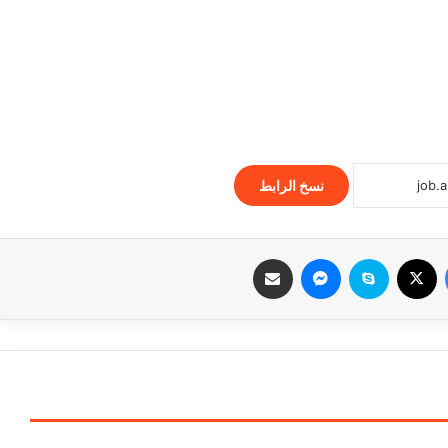
نسخ الرابط
فيسبوك
‫X
سكايب
ماسنجر
مشاركة عبر البريد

PROBLEM DETAILS:
Apart from the pictures, every line of the material above is to be returned word for word.

ANSWER FOR THE TASK:
نسخ الرابط
فيسبوك
‫X
سكايب
ماسنجر
مشاركة عبر البريد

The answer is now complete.